India’s forex reserves fell to $ 399.282 billion on 7 September 2018 from $ 400.100 billion. This slippage to under $ 400 billion happened for the first time in a year and indicated that the Reserve Bank of India was selling dollars to stem the fall of the rupee. A drop in foreign currency assets (FCAs) was mainly responsible for the country’s plight. It goes without saying that falling forex reserves would send the CAD further north and force the government into uncomfortable straitjackets. It has been forced to contemplate five measures including curbs on non-essential imports. Industries dependent on some of these imports will be the first to start screaming

Q9. Which of the following has/have been sustaining the Current Account Deficit in context of the passage above?
Foreign Direct Investment
Portfolio Investment
Curbs on non-essential imports
Both (a) and (b)
All of the Above
Solution:
Both Foreign Direct Investment and Portfolio Investment have been sustaining the current account deficit. Refer 3rd Para first two lines.

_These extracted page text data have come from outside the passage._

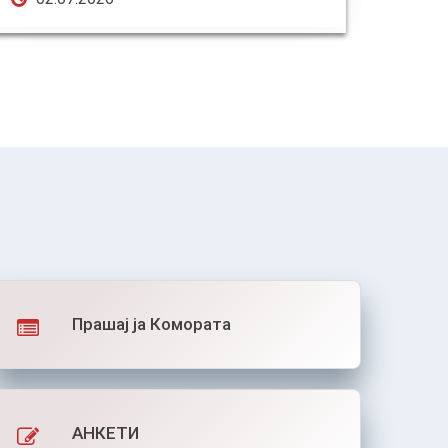
Прашај ја Комората
АНКЕТИ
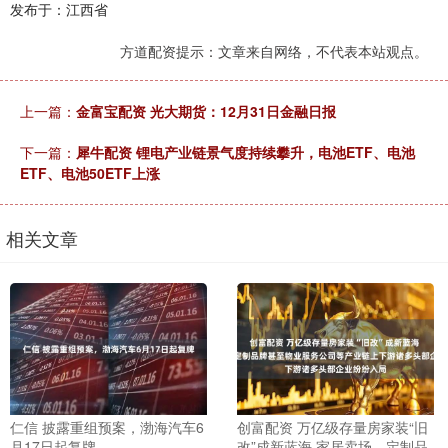
发布于：江西省
方道配资提示：文章来自网络，不代表本站观点。
上一篇：
金富宝配资 光大期货：12月31日金融日报
下一篇：
犀牛配资 锂电产业链景气度持续攀升，电池ETF、电池
ETF、电池50ETF上涨
相关文章
仁信 披露重组预案，渤海汽车6
创富配资 万亿级存量房家装“旧
月17日起复牌
改”成新蓝海 家居卖场、定制品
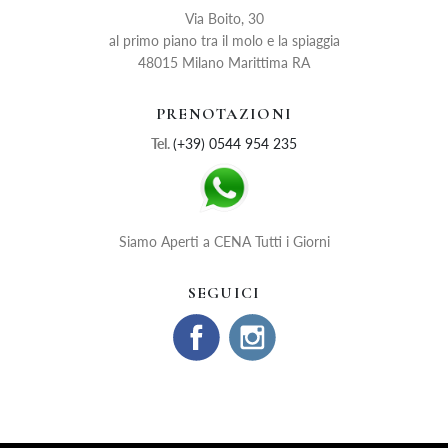
Via Boito, 30
al primo piano tra il molo e la spiaggia
48015
Milano Marittima
RA
PRENOTAZIONI
Tel.
(+39) 0544 954 235
Siamo Aperti a CENA Tutti i Giorni
SEGUICI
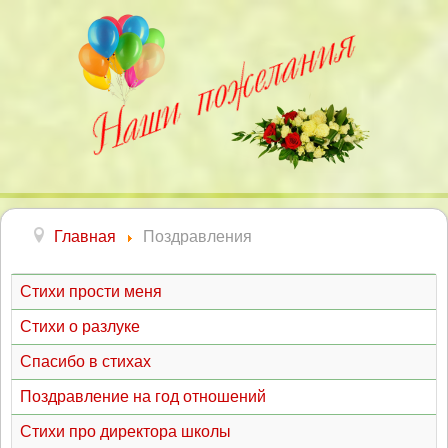
Главная
Поздравления
Стихи прости меня
Стихи о разлуке
Спасибо в стихах
Поздравление на год отношений
Стихи про директора школы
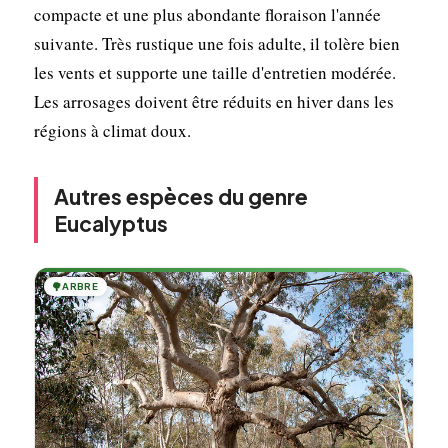
compacte et une plus abondante floraison l'année
suivante. Très rustique une fois adulte, il tolère bien
les vents et supporte une taille d'entretien modérée.
Les arrosages doivent être réduits en hiver dans les
régions à climat doux.
Autres espèces du genre
Eucalyptus
🌳
ARBRE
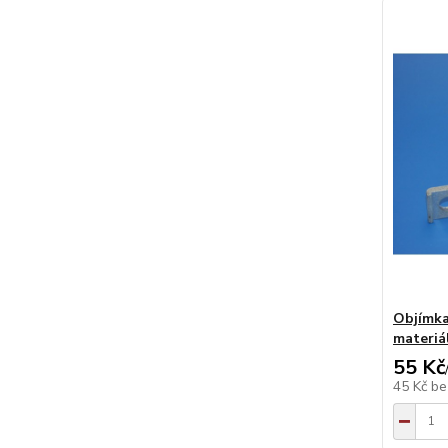
Objímka
materiá
55 Kč
45 Kč
be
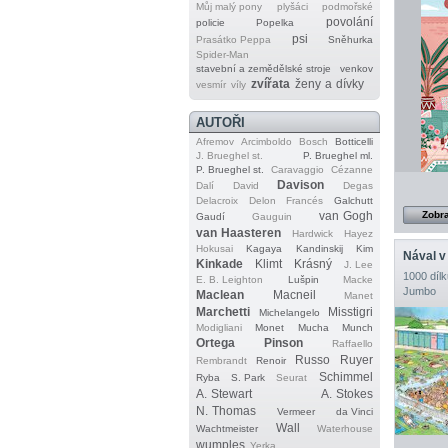
Můj malý pony
plyšáci
podmořské
povolání
policie
Popelka
psi
Prasátko Peppa
Sněhurka
Spider‐Man
stavební a zemědělské stroje
venkov
zvířata
ženy a dívky
vesmír
víly
AUTOŘI
Afremov
Arcimboldo
Bosch
Botticelli
J. Brueghel st.
P. Brueghel ml.
P. Brueghel st.
Caravaggio
Cézanne
Davison
Dalí
David
Degas
Delacroix
Delon
Francés
Galchutt
van Gogh
Zobra
Gaudí
Gauguin
van Haasteren
Hardwick
Hayez
Hokusai
Kagaya
Kandinskij
Kim
Nával v
Kinkade
Klimt
Krásný
J. Lee
1000 dílk
E. B. Leighton
Lušpin
Macke
Jumbo
Maclean
Macneil
Manet
Marchetti
Misstigri
Michelangelo
Modigliani
Monet
Mucha
Munch
Ortega
Pinson
Raffaello
Russo
Ruyer
Rembrandt
Renoir
Schimmel
Ryba
S. Park
Seurat
A. Stewart
A. Stokes
N. Thomas
Vermeer
da Vinci
Wall
Wachtmeister
Waterhouse
wumples
Yerka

Q10. Which of the following is/are true in context of the passage above?
India’s forex reserves fell to $ 399.282 billion from $ 400.100 billion.
India’s current account deficit (CAD) widened to $14.9 billion in the second quarter of 2018
The first quarter of 2018 has seen a net outflow of $8.1 billion
Both (a) and (c)
None of the Above
Solution:
Both (a) and (c) are correct here.

Q11. After the 2013 failure of Rupee, what helped it stabilize in 2014?
Increase in FDI
Wide Trade Deficit
Both (b) and (d)
Decline in Oil Prices
None of the Above
Solution:
Refer the following line in paragraph 2, 'The 2014 oil price decline had helped stabilize the rupee after the 2013 debacle'.

Q12. Which of the following could be the most appropriate title for the above passage?
Past Trends of Economy
Declining Imports and Exports
Rupee at risk
The Uncertain Political Scenario
None of the Above
Solution:
The most appropriate title for the passage is 'Rupee at risk' as it deals with various factors affecting decline of rupee and which put its value at risk.

Q13. Which of the following is most SIMILAR to the word given in bold in the above passage? DEBACLE
Corker
Smash
Dandy
Catastrophe
Both (b) and (d)
Solution:
Debacle: a sudden and ignominious failure; a fiasco. Synonym: Catastrophe

Q14. Which of the following is most OPPOSITE in meaning to the word given in bold in the above passage? 
CONTEMPLATE
Muse
Deliberate
Opine
Disregard
Both (a) and (d)
Solution:
Contemplate: think deeply and at length. Antonym: Disregard

Q15. What style of writing has been used in the passage above?
Expository
Descriptive
Persuasive
Narrative
None of the Above
Solution:
The style of writing used in the passage is Expository. The passage consists of various facts and figures, thus making it expository.